Exercise
Where "werden" appears in a line of the entries below, that line should be copied.
-- Information supplied follows --
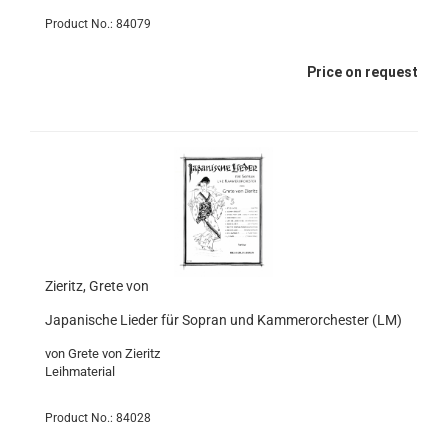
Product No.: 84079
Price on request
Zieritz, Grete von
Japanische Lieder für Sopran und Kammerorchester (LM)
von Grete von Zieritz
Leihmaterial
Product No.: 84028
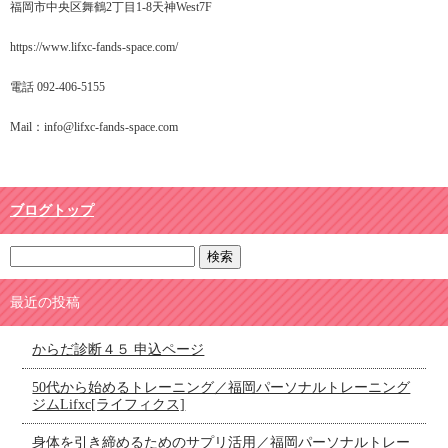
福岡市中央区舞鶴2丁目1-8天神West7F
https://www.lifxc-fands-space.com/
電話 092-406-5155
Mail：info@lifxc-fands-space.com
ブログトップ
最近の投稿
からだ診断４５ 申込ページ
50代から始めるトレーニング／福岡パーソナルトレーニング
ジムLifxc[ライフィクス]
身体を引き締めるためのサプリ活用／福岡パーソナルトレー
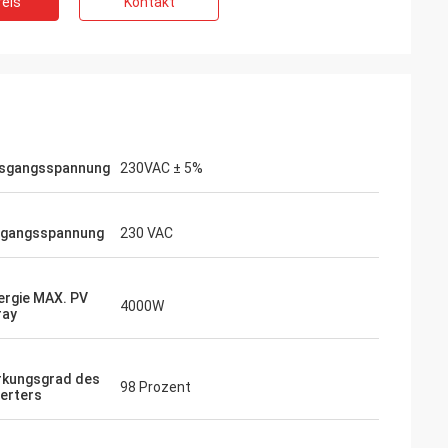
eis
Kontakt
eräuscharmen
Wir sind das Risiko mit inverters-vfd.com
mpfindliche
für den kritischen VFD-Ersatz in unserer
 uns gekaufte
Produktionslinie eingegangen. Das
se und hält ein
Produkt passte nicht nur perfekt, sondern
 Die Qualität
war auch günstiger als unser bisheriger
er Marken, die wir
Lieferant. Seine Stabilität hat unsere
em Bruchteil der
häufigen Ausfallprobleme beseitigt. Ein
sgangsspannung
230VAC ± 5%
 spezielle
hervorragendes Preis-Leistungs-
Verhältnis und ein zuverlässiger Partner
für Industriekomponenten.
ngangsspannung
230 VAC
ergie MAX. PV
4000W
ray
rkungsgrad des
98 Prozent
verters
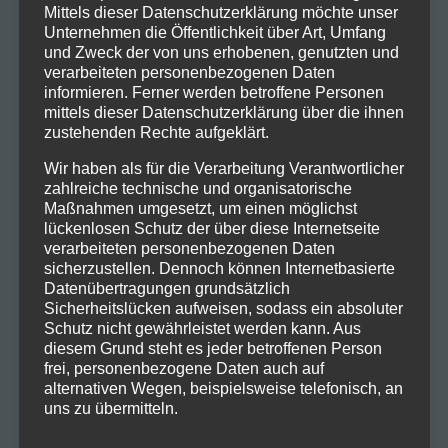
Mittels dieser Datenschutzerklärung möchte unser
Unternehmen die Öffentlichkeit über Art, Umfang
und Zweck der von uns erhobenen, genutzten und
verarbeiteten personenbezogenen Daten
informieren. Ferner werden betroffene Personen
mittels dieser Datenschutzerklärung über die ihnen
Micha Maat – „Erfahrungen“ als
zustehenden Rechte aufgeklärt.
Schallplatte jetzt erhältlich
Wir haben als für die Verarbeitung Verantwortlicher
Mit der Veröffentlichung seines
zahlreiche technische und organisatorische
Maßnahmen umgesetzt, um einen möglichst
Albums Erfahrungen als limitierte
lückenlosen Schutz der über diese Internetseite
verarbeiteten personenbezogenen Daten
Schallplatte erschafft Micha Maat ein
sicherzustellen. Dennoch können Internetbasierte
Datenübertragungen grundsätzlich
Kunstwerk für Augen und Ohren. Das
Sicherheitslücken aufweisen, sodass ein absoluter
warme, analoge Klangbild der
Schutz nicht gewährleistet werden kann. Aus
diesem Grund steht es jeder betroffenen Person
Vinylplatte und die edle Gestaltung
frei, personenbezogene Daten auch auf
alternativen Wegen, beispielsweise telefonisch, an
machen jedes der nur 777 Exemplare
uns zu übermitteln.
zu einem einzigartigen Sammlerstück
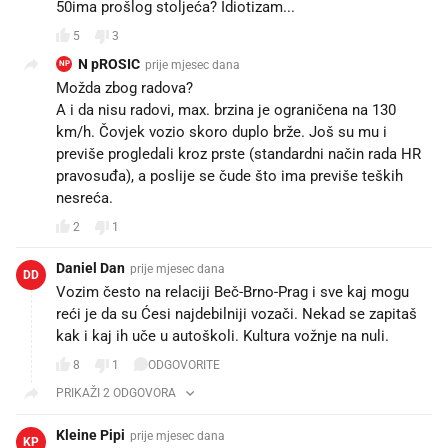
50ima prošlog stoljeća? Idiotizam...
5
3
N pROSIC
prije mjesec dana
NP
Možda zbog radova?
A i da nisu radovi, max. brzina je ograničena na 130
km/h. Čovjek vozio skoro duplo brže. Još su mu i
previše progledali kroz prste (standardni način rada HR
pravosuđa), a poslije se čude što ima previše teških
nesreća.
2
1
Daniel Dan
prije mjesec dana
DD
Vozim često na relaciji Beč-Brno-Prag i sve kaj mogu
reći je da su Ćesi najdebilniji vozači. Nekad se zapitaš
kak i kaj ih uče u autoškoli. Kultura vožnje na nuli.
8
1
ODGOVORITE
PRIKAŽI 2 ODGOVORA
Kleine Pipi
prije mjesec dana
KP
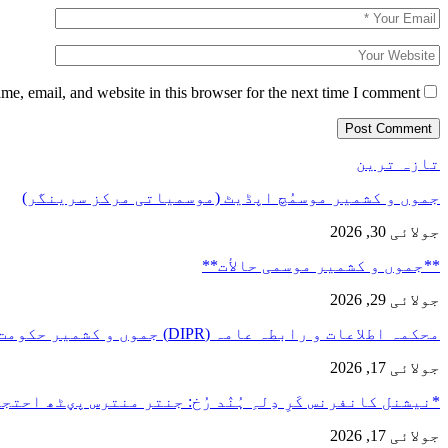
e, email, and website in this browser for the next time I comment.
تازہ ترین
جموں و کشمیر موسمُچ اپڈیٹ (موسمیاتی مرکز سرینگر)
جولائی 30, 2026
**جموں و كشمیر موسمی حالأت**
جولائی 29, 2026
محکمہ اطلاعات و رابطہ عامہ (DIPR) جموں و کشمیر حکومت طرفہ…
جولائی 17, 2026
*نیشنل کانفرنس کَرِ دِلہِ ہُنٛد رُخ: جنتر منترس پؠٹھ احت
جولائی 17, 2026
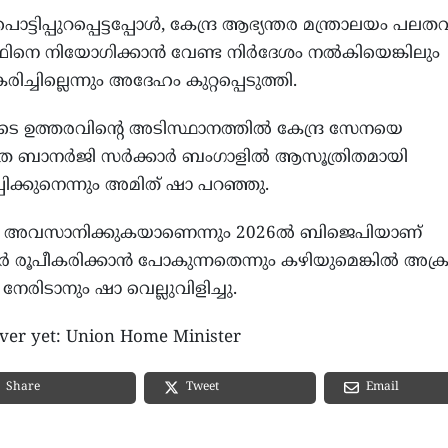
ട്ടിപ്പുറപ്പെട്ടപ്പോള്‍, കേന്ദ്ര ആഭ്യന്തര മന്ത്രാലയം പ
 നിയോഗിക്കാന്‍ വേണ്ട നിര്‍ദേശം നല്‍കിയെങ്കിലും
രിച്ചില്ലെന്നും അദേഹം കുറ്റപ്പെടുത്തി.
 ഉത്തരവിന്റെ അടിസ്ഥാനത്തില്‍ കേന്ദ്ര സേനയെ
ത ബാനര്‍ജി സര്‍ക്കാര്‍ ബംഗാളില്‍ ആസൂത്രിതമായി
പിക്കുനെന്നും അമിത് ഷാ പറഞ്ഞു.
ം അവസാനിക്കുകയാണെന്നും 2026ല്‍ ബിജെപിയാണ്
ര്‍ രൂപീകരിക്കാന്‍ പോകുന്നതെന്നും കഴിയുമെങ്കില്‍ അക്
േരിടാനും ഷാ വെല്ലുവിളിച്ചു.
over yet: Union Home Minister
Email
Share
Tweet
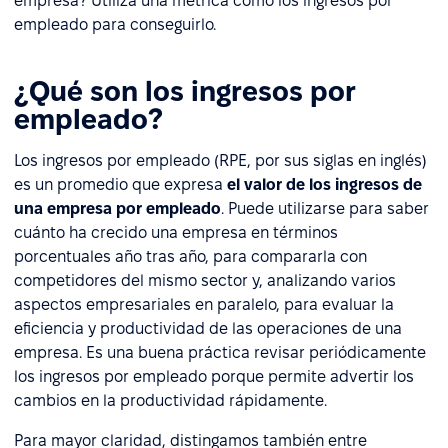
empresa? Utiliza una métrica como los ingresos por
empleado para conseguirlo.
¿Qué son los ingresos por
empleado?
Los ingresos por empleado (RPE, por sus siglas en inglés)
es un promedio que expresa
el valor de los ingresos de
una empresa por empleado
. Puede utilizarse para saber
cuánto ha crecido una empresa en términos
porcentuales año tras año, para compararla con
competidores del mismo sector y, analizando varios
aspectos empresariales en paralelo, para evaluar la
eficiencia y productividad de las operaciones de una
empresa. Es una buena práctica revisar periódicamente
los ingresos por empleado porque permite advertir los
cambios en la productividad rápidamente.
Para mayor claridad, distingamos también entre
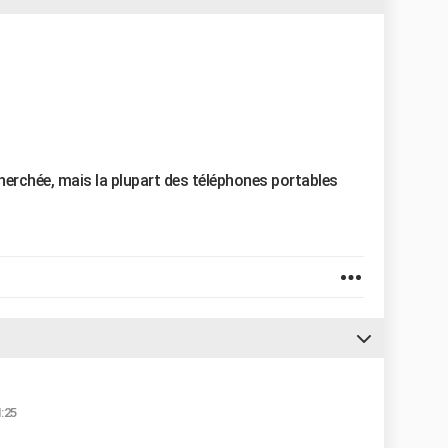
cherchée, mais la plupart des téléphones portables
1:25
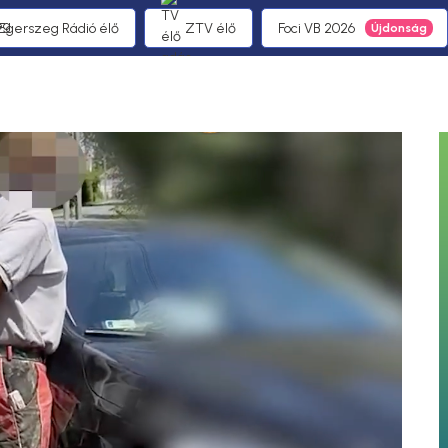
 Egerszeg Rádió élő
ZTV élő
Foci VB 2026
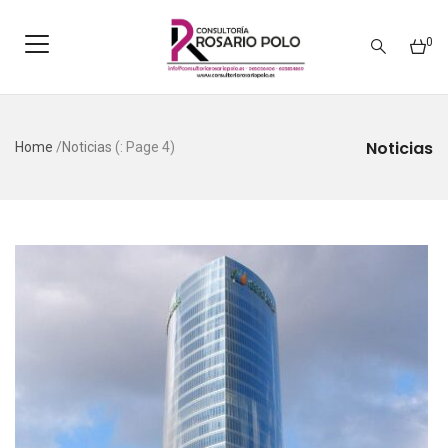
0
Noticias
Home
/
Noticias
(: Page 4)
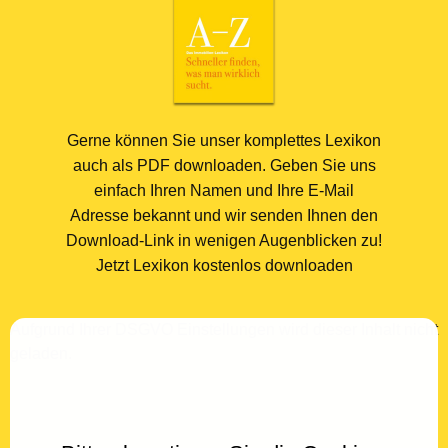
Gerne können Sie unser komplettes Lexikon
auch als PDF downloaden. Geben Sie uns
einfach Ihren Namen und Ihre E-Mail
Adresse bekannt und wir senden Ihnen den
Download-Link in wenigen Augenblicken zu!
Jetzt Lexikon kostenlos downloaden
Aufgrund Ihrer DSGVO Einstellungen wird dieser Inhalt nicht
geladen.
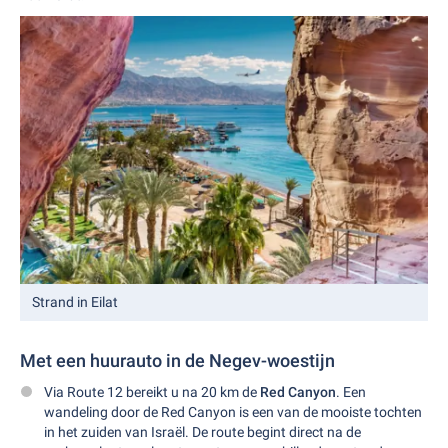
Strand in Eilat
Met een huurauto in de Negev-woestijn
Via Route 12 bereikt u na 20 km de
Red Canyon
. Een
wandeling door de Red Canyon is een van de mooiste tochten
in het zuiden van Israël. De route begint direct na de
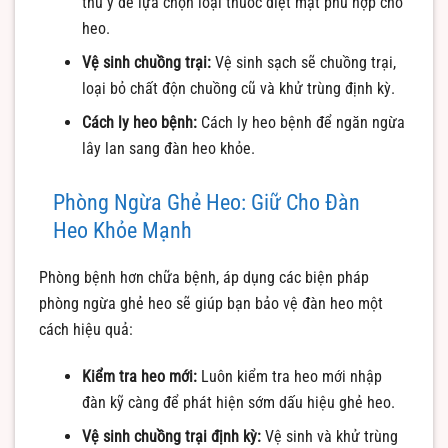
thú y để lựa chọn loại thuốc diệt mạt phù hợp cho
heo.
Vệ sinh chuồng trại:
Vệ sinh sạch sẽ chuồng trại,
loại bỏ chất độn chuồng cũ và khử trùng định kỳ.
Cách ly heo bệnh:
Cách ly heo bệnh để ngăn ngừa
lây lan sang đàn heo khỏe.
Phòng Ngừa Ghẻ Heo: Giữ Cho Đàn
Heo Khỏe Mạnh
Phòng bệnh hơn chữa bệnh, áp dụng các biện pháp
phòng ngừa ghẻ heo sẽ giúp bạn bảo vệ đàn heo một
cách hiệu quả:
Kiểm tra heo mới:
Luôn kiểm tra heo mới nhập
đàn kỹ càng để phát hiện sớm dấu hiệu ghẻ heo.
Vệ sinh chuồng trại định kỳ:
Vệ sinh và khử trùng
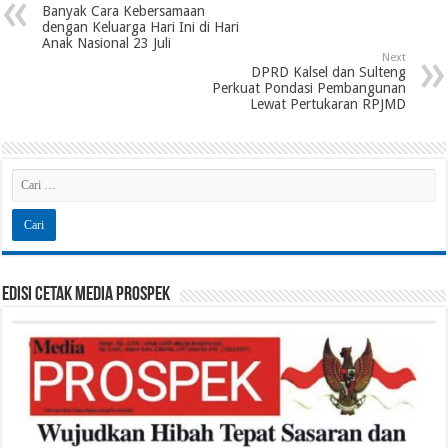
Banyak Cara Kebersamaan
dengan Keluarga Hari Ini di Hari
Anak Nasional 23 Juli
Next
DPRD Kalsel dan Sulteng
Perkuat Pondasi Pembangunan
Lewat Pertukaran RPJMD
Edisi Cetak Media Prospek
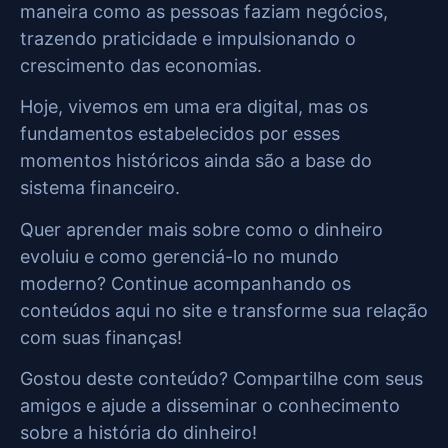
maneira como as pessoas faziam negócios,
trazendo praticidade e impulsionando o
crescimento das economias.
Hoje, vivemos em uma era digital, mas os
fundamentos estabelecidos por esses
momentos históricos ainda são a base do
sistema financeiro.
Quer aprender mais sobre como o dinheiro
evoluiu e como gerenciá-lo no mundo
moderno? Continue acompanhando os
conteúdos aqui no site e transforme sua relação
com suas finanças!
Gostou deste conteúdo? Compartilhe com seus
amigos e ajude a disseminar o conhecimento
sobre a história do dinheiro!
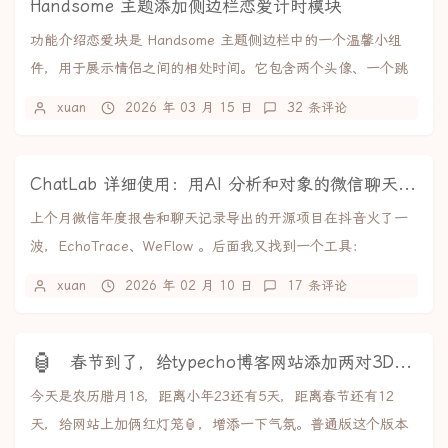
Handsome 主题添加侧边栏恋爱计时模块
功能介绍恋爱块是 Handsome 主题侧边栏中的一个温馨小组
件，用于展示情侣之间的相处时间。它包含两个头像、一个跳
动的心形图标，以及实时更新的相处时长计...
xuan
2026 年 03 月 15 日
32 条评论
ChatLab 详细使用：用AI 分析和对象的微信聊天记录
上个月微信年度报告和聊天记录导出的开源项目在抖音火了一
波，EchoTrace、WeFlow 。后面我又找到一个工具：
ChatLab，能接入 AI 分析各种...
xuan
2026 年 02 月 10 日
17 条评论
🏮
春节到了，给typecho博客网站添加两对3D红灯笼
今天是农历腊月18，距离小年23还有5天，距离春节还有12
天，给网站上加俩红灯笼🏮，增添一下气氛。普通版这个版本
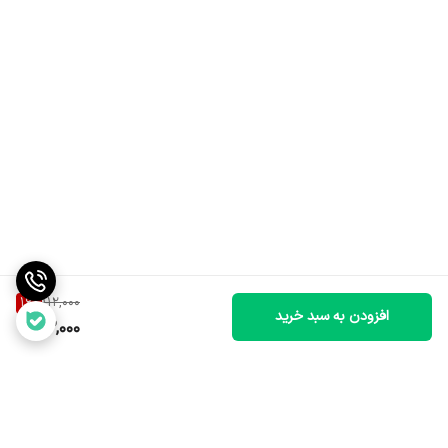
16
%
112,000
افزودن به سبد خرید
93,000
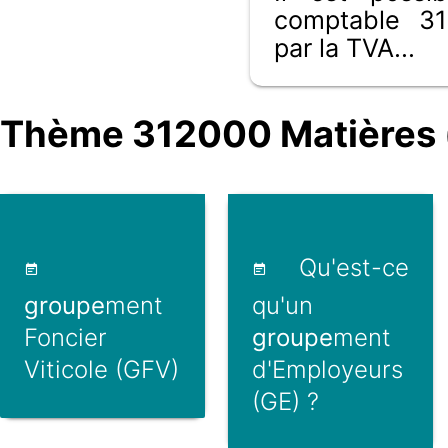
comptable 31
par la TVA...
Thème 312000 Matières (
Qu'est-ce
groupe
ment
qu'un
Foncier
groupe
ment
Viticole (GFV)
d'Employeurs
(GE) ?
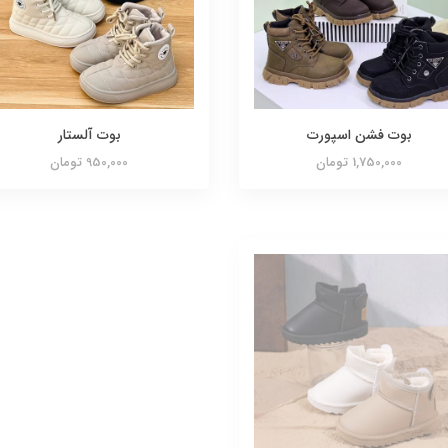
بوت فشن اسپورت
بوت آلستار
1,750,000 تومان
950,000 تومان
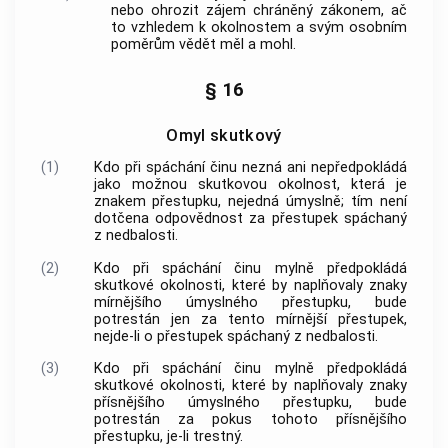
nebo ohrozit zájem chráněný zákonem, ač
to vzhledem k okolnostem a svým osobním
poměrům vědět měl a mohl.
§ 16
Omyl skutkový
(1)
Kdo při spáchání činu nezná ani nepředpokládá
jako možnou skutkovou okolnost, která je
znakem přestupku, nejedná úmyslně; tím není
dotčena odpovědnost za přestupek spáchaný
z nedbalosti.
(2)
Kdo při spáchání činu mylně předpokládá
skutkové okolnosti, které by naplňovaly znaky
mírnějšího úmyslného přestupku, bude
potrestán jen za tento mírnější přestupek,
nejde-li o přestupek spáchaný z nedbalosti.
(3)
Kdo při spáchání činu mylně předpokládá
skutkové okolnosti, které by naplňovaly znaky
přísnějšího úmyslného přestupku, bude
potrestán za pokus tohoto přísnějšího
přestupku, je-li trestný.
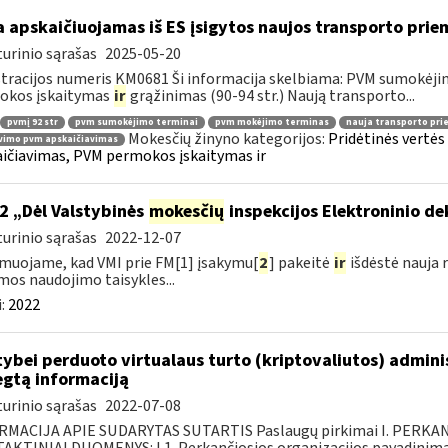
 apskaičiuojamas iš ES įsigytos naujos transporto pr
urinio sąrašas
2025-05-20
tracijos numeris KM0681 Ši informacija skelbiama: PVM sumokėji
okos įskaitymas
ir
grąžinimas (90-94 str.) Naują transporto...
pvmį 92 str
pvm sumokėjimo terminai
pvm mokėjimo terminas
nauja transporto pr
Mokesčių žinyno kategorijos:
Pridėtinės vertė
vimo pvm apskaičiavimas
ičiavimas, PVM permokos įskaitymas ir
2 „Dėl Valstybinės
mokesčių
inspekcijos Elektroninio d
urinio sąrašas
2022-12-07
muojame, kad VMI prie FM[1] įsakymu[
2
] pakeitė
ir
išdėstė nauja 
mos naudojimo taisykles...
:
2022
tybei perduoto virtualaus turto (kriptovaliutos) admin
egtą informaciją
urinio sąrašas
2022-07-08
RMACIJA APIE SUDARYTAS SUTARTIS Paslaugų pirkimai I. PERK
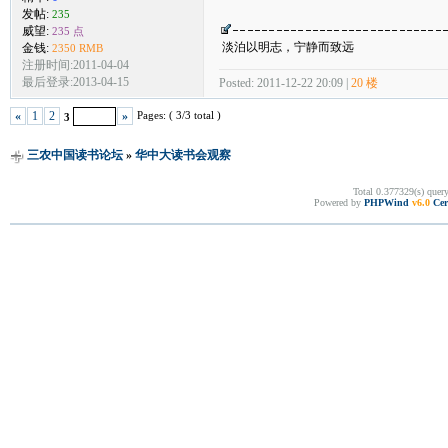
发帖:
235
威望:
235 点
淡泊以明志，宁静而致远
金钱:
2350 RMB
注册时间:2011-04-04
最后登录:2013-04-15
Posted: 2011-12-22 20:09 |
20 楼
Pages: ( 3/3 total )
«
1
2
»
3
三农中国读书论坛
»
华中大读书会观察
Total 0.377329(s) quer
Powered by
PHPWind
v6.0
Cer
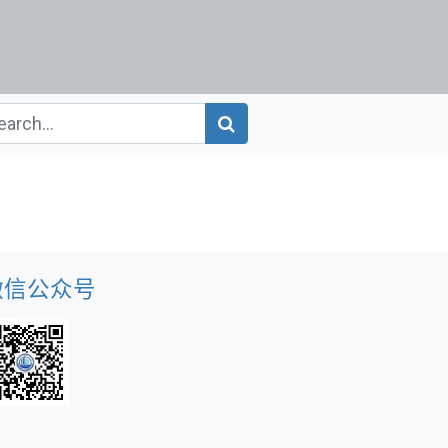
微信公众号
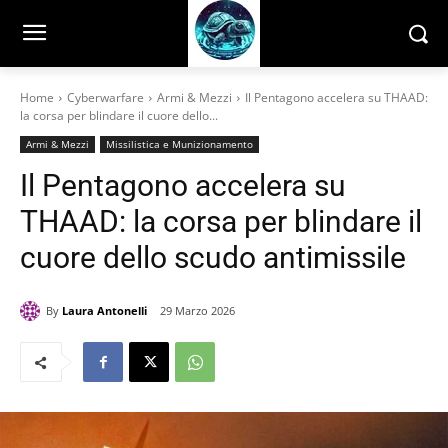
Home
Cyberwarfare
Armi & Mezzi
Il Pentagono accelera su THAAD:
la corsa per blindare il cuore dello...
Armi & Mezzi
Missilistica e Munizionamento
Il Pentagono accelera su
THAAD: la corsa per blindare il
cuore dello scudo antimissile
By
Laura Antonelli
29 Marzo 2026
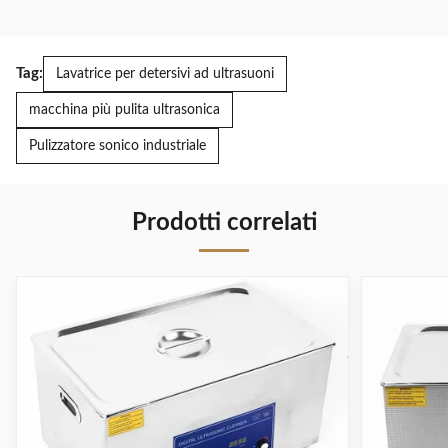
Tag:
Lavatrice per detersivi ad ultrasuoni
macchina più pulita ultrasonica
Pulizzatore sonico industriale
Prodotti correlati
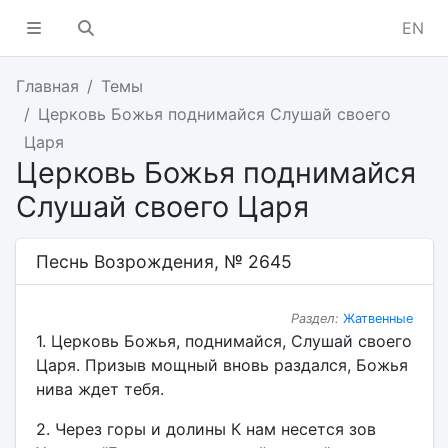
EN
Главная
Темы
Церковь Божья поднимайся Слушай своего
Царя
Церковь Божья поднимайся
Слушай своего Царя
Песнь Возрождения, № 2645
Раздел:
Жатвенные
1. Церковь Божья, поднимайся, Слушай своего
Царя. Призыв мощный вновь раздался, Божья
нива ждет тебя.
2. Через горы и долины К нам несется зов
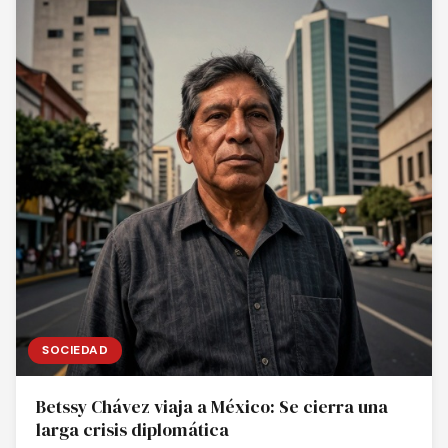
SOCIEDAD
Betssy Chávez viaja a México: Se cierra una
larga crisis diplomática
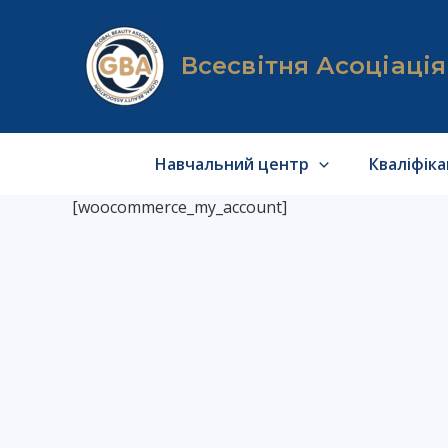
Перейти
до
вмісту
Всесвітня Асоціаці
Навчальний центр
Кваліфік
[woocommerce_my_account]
-- Information supplied concluded --
The answer
informieren. Ferner werden betroffene Personen
Schutz nicht gewährleistet werden kann. Aus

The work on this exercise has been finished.